Michelle Bachelet
"Wir sind auf die Straße gegangen und haben gefeiert -
glücklich, dass eine Frau zur Präsidentin gewählt
worden ist, und voller Hoffnung und Vertrauen, dass Michelle
für die Ärmsten der chilenischen Gesellschaft eine
Stütze sein wird." Das erzählt Margarita, eine
Sozialarbeiterin in Chiles Hauptstadt Santiago. Am Wahltag, dem 15.

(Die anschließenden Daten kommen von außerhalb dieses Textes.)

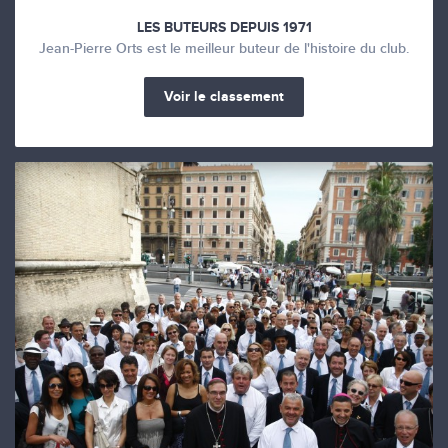
LES BUTEURS DEPUIS 1971
Jean-Pierre Orts est le meilleur buteur de l'histoire du club.
Voir le classement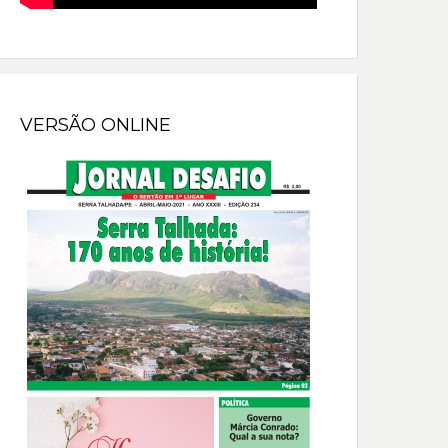
VERSÃO ONLINE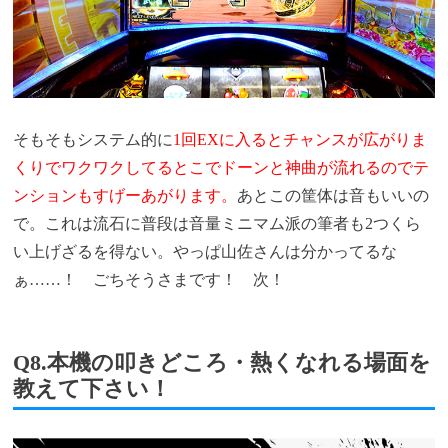
そもそもシステム的に
1回EXに入るとチャンスが広がりま
くりでワクワクしてるとこでドーンと神曲が流れるのでテ
ンションもすげーあがります。
あとこの筐体は音もいいの
で。これは流石に普段は音量ミニマム派の筆者も2つくら
い上げざるを得ない。やっぱ山佐さんは分かってるな
ぁ……！ ごちそうさまです！ 次！
Q8.本機の叩きどころ・熱くなれる場面を
教えて下さい！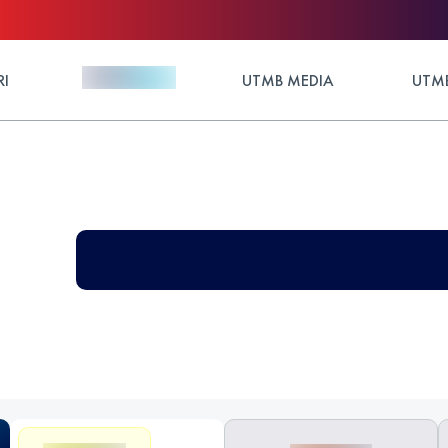
RI
UTMB MEDIA
UTMB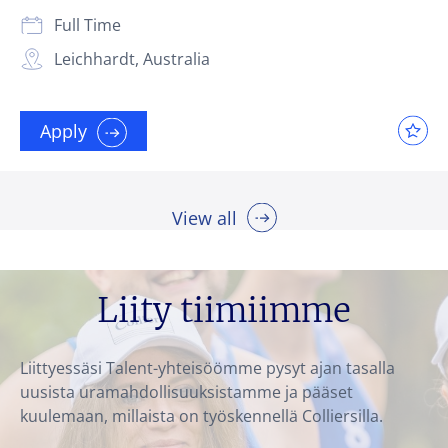
Full Time
Leichhardt, Australia
Apply
View all
Liity tiimiimme
Liittyessäsi Talent-yhteisöömme pysyt ajan tasalla
uusista uramahdollisuuksistamme ja pääset
kuulemaan, millaista on työskennellä Colliersilla.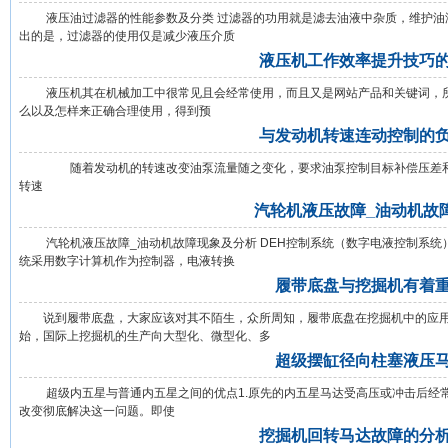
液压油过滤器的性能参数及分类 过滤器的功用就是滤去油液中杂质，维护油液
出的是，过滤器的使用仅是减少液压介质
液压机工作效率提升技巧
液压机其在机械加工中很常见且会经常使用，而且又是网站产品和关键词，所
么以及怎样来正确合理使用，得到预
与发动机转速连动控制的
随着发动机的转速改变油泵流量随之变化，要求油泵控制目标补偿压差和多
转速
汽轮机液压故障_油动机故
汽轮机液压故障_油动机故障现象及分析 DEH控制系统（数字电液控制系统）
统采用数字计算机作为控制器，电液转换
履带底盘与挖掘机有着
说到履带底盘，大家应该对其不陌生，众所周知，履带底盘在挖掘机中的应用！
始，国际上挖掘机的生产向大型化、微型化、多
超级摆缸径向柱塞液压
超级内五星与普通内五星之间的优点1.原先的内五星马达受高压或冲击后经常
改变彻底解决这一问题。即使
挖掘机回转马达故障的分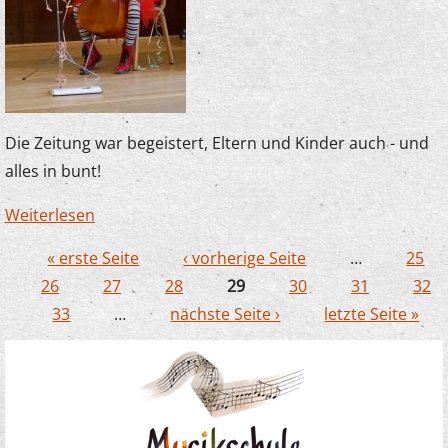
Die Zeitung war begeistert, Eltern und Kinder auch - und
alles in bunt!
Weiterlesen
über Karnevalsknaller kamen gut an
« erste Seite
‹ vorherige Seite
…
25
Seiten
26
27
28
29
30
31
32
33
…
nächste Seite ›
letzte Seite »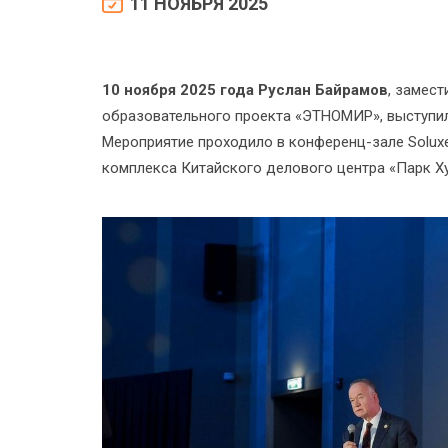
11 НОЯБРЯ 2025
10 ноября 2025 года
Руслан Байрамов
, замес
образовательного проекта «ЭТНОМИР», выступил 
Мероприятие проходило в конференц-зале Solux
комплекса Китайского делового центра «Парк Х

Januar 2006, drängt sie sich mit einer halben Million Menschen
in die Hauptstraße Paseo Alameda, um Michelle Bachelet zu
bejubeln. Bereits nach den ersten Zwischenergebnissen lassen die
Anhänger die Sektkorken knallen. Mit rund 53,5 Prozent der
Stimmen wurde aus dem Gespür Realität.
Bachelet ist die erste Präsidentin
Chiles und die erste Präsidentin Südamerikas
überhaupt. Und: Sie ist Agnostikerin - in einem sonst
überwiegend katholischen Land -, geschieden und
alleinerziehende Mutter dreier Kinder von zwei verschiedenen
Vätern. Dass diese Frau heute an der Spitze des Andenstaates
steht, ist eine kleine Revolution. Aber: "Fähigkeit ist keine
Frage des Geschlechts", sagt Bachelet in einem Interview mit der
österreichischen Zeitung "Der Standard" zu ihrem Amtsantritt
am 11. März 2006. Gleichwohl sieht sie in ihrer Wahl den
Ausdruck für Veränderung, für einen Wertewandel und
Toleranz.
Mit dieser Einschätzung dürfte die
ehemalige Kinderärztin Recht haben. In der Bevölkerung
kann sie vor allem auf eines bauen: Glaubwürdigkeit,
begründet in ihrer Biografie. Der Name Bachelet ist auf dem
politischen Parkett Chiles nicht unbekannt: Michelle, 1951 geboren,
ist die Tochter des Luftwaffengenerals Alberto Bachelet, der
während des Putsches loyal zu Salvador Allende stand, 1973 in
Haft genommen und monatelang gefoltert wurde, bis er starb. Auch
Michelle und ihre Mutter wurden von der so genannten Dina, der
Regimepolizei, in dem Folterzentrum "Villa Grimaldi"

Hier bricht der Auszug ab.